In the year 2021 the Florida real estate market experienced a very rapid, high, and unexpected price increase of the Real Estate.
This fast and intense change made some market players think that Florida was in the center of a speculative bubble.
Historical average property values and annual increases were far outstripped by the new prices, and buyers were willing to pay much higher prices than just a few months earlier in order to purchase a property, probably partly out of concern that prices might rise further.
Well, what happened in the Florida market, while seeming like a classic example of a speculative bubble, is actually an adjustment due to unique and unprecedented external factors and probably has nothing (or very little) to do with mere speculation.
The primary external factor driving this growth was the pandemic. In the United States, word soon spread that Florida was not suffering too much from the effects of Covid-19, that the lockdown was all in all bearable, businesses open, restrictions less severe. Add to that, the favorable climate and the presence of many properties with open spaces helped, and the thought of having to be in quarantine was certainly more bearable, imagining themself in a home with a garden in the sunny State.

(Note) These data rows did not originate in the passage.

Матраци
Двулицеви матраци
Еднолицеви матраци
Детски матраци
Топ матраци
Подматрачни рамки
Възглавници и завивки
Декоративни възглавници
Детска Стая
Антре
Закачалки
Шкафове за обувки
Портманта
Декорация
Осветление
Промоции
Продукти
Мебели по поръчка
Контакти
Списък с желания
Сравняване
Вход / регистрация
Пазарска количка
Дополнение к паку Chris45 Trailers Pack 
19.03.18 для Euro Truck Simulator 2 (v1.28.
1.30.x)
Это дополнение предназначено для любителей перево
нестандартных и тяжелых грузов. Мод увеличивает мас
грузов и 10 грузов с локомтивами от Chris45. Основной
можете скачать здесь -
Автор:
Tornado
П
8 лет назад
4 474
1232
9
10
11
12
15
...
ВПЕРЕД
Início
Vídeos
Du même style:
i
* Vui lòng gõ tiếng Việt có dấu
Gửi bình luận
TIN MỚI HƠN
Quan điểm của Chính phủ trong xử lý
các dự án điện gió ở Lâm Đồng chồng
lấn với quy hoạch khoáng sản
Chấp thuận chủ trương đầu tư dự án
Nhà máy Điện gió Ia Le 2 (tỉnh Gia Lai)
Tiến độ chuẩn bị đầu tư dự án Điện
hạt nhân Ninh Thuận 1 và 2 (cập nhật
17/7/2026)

So there was a huge flow of people from North America moving to Florida NOT for speculation but for a better quality of life and safety, for them and their families; these people moved their businesses and enrolled their children in school, and at some point they needed the home.
This resulted in not simply an increase in demand, but a shift in the demand curve, which then created a totally different market scenario than before.
Such a situation, although unique and unpredictable, makes us think that in the evaluation of the market conditions, it is never wise to consider single isolated elements, rather having to consider a social and general context to the dynamics of prices, trying to have objective data available and as accurate as possible.